インディアンの部族の土地を買いにきた白人を前に酋長シアトルが語り掛けた言葉を、ジェファーズが情感豊かな絵で表現した作品。絵からは自然の豊かさや人物の心情、自然や祖先を敬って生きるインディアンの文化が読み取れる。

那覇市若狭の一角にたたずむ「ちはや書房」。沖縄関連本や文学、絵本、ジャズなど幅広い書籍2万冊を扱うが、知る人ぞ知る「漫画家水木しげるに強い」古書店でもある。店主でコレクターの櫻井伸浩さん(45)が店内に並べるのは、コレクションと「ダブって購入した」150冊。自宅には、小学3年から集めた700冊を保管している。

櫻井さんが2万冊の中から選んだのは「悪魔くん」。「貸本」が全盛期だった1960年代に水木が描いた名作だ。「争いのない平和な社会を目指して現代に戦いを挑む悪魔くんに、自分の思いを重ねたんじゃないか」と語る。

水木への愛にあふれた店主らしく、お客とのエピソードもユニークだ。お客の1人が、偶然にもコアなファンで結成された「関東水木会」の一員で、同郷で同年代。「妖怪100物語」を読んで水木のとりこになった点も同じだった。「1冊の本をきっかけに、民俗学者になった彼と古本屋になった僕。不思議な縁を感じた」と櫻井さん。
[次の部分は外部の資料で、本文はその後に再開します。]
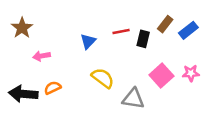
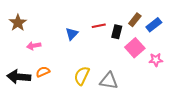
pink square: (161, 76) -> (135, 48), moved
yellow semicircle: (103, 78) -> (82, 76), moved, turned -102

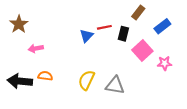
brown rectangle: (135, 20) -> (138, 13), moved
blue triangle: (72, 34) -> (86, 36), moved
orange semicircle: (43, 72) -> (45, 76), turned 32

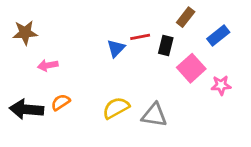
brown star: (19, 24) -> (25, 33), turned 30
orange semicircle: (45, 76) -> (61, 102), turned -40
yellow semicircle: (86, 80) -> (116, 108), turned 36

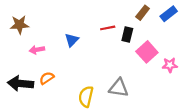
blue rectangle: (218, 36) -> (169, 14), moved
blue triangle: (116, 48) -> (72, 40), moved
yellow semicircle: (116, 108) -> (86, 97), moved, turned -48

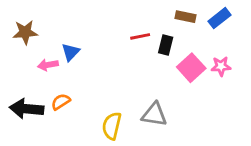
brown rectangle: (143, 13) -> (185, 17), turned 64
blue triangle: (72, 40) -> (71, 52), moved
pink star: (170, 65) -> (221, 66), moved

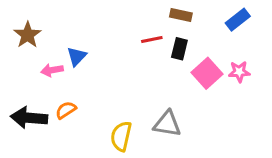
brown rectangle: (185, 17) -> (181, 15), moved
brown star: (25, 32) -> (27, 35), turned -30

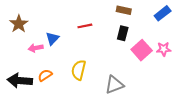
red line: (152, 39) -> (85, 26), moved
gray triangle: (167, 124) -> (114, 85), turned -30
yellow semicircle: (121, 136) -> (79, 70), moved

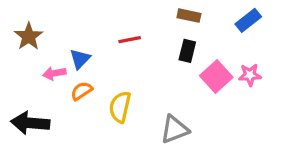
orange semicircle: (45, 75) -> (82, 91), moved

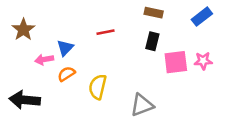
pink square: (216, 76) -> (176, 62), turned 35

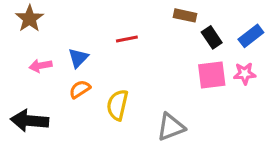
blue rectangle: (202, 17) -> (251, 36), moved
brown star: (23, 30) -> (30, 19), moved
black rectangle: (152, 41) -> (212, 37), moved, turned -48
pink arrow: (44, 60) -> (41, 66), moved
「くじらブックス」は今年2月、八重瀬町の新興住宅街に開店した小さな本屋。店内には、店主の渡慶次美帆さん(34)が選んだ話題の新刊本や雑誌、買い取りで店にやってきた沖縄関連本などの古書2千冊が並ぶ。

店内でひときわ目を引くのが、大小さまざまな仕掛け絵本を置いたコーナーだ。ページをめくるたび飛び出す物語にわくわくして心が踊る。どの子どもも真っ先に飛びつくという。

宜野湾市宜野湾の「榕樹書林」(武石和実社長)は30年以上の歴史を持ち、1万冊を超える蔵書数と県内有数の価値ある書物を扱う。詩人・山之口貘の色紙など珍しいアイテムも並ぶ。人文系書物を中心に郷土図書の出版も行う。
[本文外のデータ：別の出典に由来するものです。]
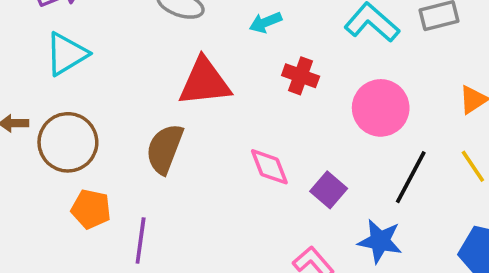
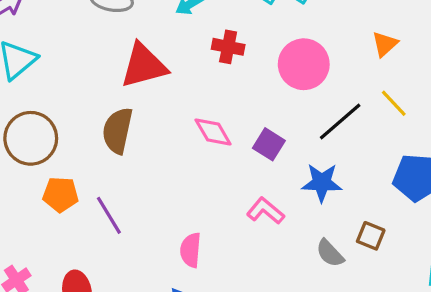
black line: (411, 177) -> (340, 122), turned 30
purple line: (141, 240) -> (109, 215), turned -30

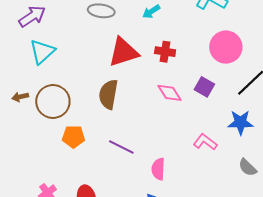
red cross: (228, 47) -> (165, 52), moved
purple square: (269, 144) -> (204, 87), moved
purple line: (109, 215) -> (121, 147), moved, turned -30

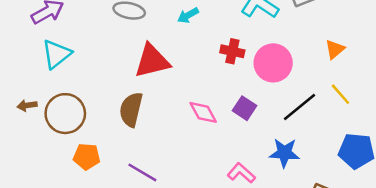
red cross: (165, 52) -> (232, 51), moved

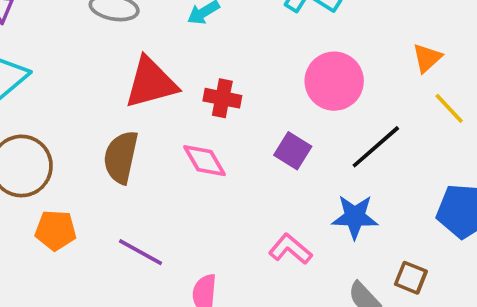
red cross: (232, 51) -> (222, 98), moved
yellow line: (340, 94) -> (449, 108), moved
pink diamond: (203, 112) -> (204, 161), moved

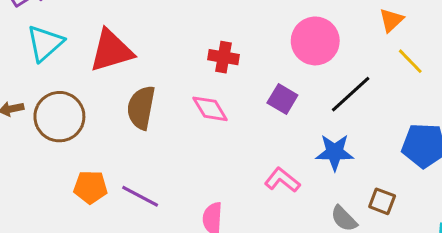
red triangle: (151, 83) -> (111, 51), moved
orange pentagon: (56, 230) -> (90, 187), moved
purple line: (140, 252) -> (140, 196), moved

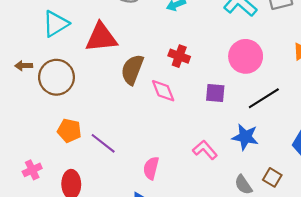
purple square: (282, 99) -> (215, 93), turned -36
brown semicircle: (141, 108) -> (132, 70), moved

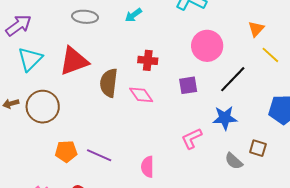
pink L-shape: (205, 150) -> (192, 138), turned -60

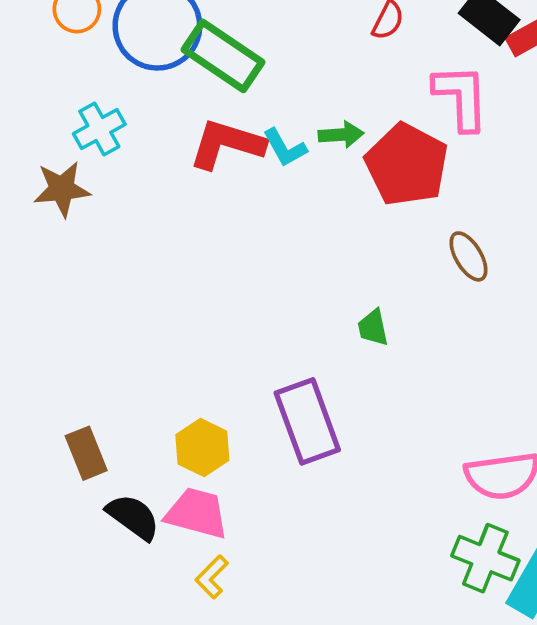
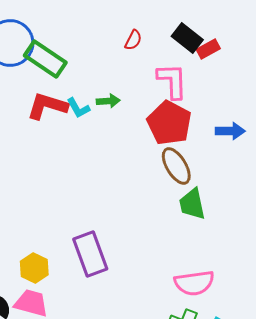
red pentagon: (407, 165) -> (169, 123), moved
brown ellipse: (468, 256) -> (176, 166), size x1.4
green trapezoid: (373, 328) -> (192, 204), moved, size x1.6

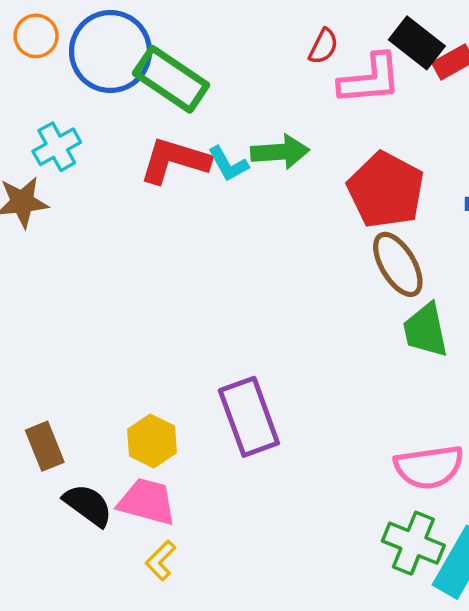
pink L-shape: (172, 81) -> (370, 79), moved, turned 87
green arrow: (108, 101) -> (280, 152), size x1.4

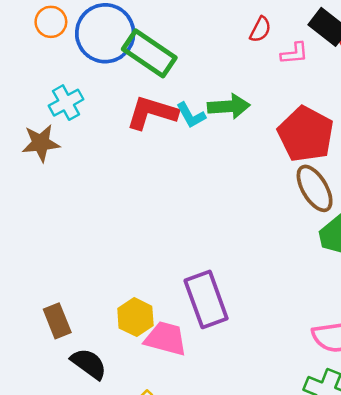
pink L-shape: (370, 79) -> (294, 53), size x0.6
pink trapezoid: (147, 502) -> (166, 339), moved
「組踊を勉強中だ」という記者に勧めてくれた1冊は「琉球古典組踊全集」。那覇市首里にあった三ツ星印刷の経営者當間清弘が1955年に発行した組踊の台本集。

美術・工芸専門の古本を扱う那覇市の「言事堂(ことことどう)」は、芸術に関わる人が活動しやすい環境をつくろうと、店主の宮城未来さんが2007年5月にオープンした。
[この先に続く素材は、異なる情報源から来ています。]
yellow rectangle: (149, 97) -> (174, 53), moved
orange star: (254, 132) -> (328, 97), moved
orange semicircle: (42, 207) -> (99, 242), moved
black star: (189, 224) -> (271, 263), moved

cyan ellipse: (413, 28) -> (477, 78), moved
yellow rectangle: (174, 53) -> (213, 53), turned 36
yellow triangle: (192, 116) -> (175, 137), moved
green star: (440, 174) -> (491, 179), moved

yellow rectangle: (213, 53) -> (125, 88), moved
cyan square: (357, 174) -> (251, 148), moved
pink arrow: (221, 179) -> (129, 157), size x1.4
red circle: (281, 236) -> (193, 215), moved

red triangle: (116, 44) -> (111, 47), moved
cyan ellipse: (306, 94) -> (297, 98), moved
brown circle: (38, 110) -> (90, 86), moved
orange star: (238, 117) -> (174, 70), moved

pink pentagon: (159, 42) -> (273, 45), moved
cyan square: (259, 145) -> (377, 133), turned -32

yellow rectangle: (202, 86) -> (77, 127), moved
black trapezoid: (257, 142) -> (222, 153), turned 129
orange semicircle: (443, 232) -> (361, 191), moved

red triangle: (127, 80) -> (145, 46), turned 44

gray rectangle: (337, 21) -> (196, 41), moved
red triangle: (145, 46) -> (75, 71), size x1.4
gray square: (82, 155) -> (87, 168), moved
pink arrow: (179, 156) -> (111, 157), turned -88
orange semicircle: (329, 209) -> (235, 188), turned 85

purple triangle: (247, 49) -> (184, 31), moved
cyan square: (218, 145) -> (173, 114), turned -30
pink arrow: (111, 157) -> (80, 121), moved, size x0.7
主にカメラマンや美術教師、芸大生らが訪れるが、店の2階にある椅子で本を読んでいたおじいさんが居眠りをしていることも。また近所の子どもたちが店に来て、絵を描いたり宮城さんとおしゃべりしたりと、幅広い世代が訪れる。

宮城さんは毎日、店と倉庫の本を10冊ほど入れ替える。「いつでも売れるように気にかけてあげる」という古書店を営む先輩の言葉を大切にしているからだ。すると、順番待ちで呼ばれたかのように店に出したその日に売れることがあるという。

大正期の薬屋や呉服屋、銀行など沖縄発展の様子が分かる写真が載っている。戦争で失われた過去の沖縄の実態を知る「眼で見る歴史の本」だ。「昔の写真をもとにその場所に行き、今と比べながら遠い昔の沖縄に思いをはせられる」と楽しみ方を語った。

那覇市牧志の市場中央通り。婦人服店や宝石店が軒を連ねる中に「市場の古本屋ウララ」はある。並べられているのは沖縄本と一般書。「本の価値を店主が決められるのが古本の面白いところ。

宇田さんお勧めの1冊は月刊同人誌の「ドライブイン」。税込み500円。全国のドライブイン情報を1冊につき2カ所紹介。店や地域の歴史などを書いている。